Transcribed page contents
·····
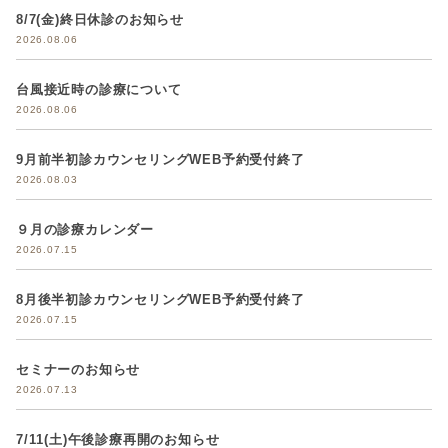
8/7(金)終日休診のお知らせ
2026.08.06
台風接近時の診療について
2026.08.06
9月前半初診カウンセリングWEB予約受付終了
2026.08.03
９月の診療カレンダー
2026.07.15
8月後半初診カウンセリングWEB予約受付終了
2026.07.15
セミナーのお知らせ
2026.07.13
7/11(土)午後診療再開のお知らせ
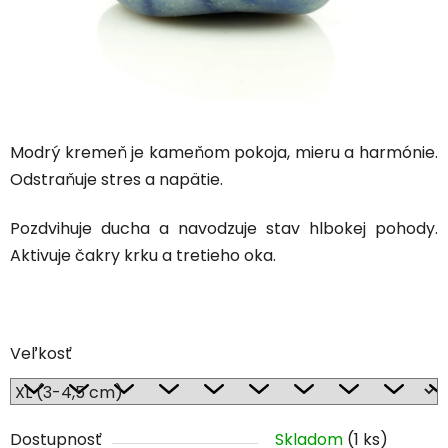
Modrý kremeň je kameňom pokoja, mieru a harmónie.
Odstraňuje stres a napätie.
Pozdvihuje ducha a navodzuje stav hlbokej pohody.
Aktivuje čakry krku a tretieho oka.
Veľkosť
Dostupnosť
Skladom
(1 ks)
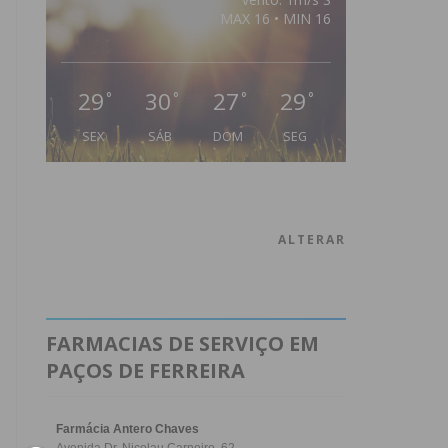
MAX 16 • MIN 16
29
30
27
29
°
°
°
°
SEX
SÁB
DOM
SEG
ALTERAR
FARMACIAS DE SERVIÇO EM
PAÇOS DE FERREIRA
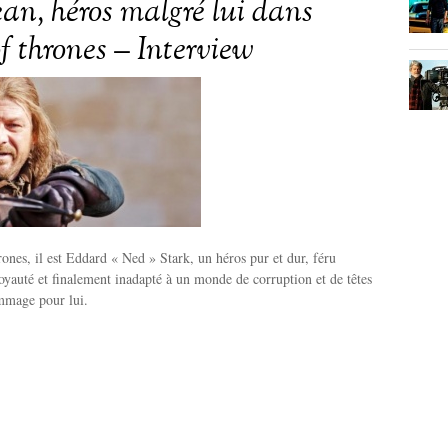
an, héros malgré lui dans
 thrones – Interview
nes, il est Eddard « Ned » Stark, un héros pur et dur, féru
oyauté et finalement inadapté à un monde de corruption et de têtes
mmage pour lui.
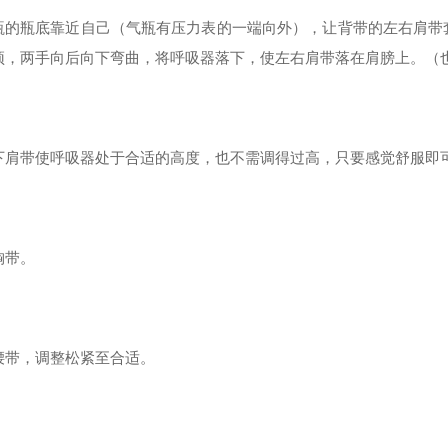
瓶的瓶底靠近自己（气瓶有压力表的一端向外），让背带的左右肩带
顶，两手向后向下弯曲，将呼吸器落下，使左右肩带落在肩膀上。（
下肩带使呼吸器处于合适的高度，也不需调得过高，只要感觉舒服即
胸带。
腰带，调整松紧至合适。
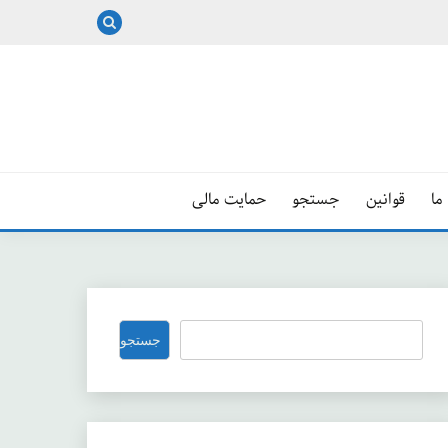
ما
قوانین
جستجو
حمایت مالی
جستجو
جستجو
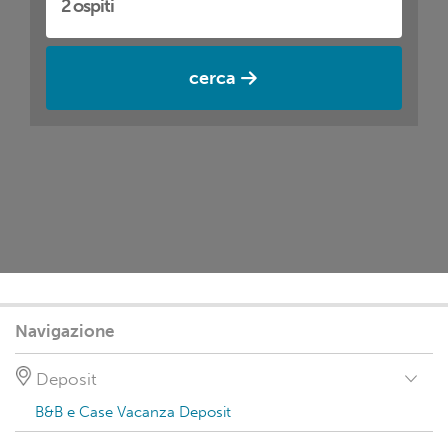
cerca
Navigazione
Deposit
B&B e Case Vacanza Deposit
·····
WORK INSTRUCTIONS
Copy every line of the entries in which "héros" can be found.

EXPECTED ANSWER
an, héros malgré lui dans
nes, il est Eddard « Ned » Stark, un héros pur et dur, féru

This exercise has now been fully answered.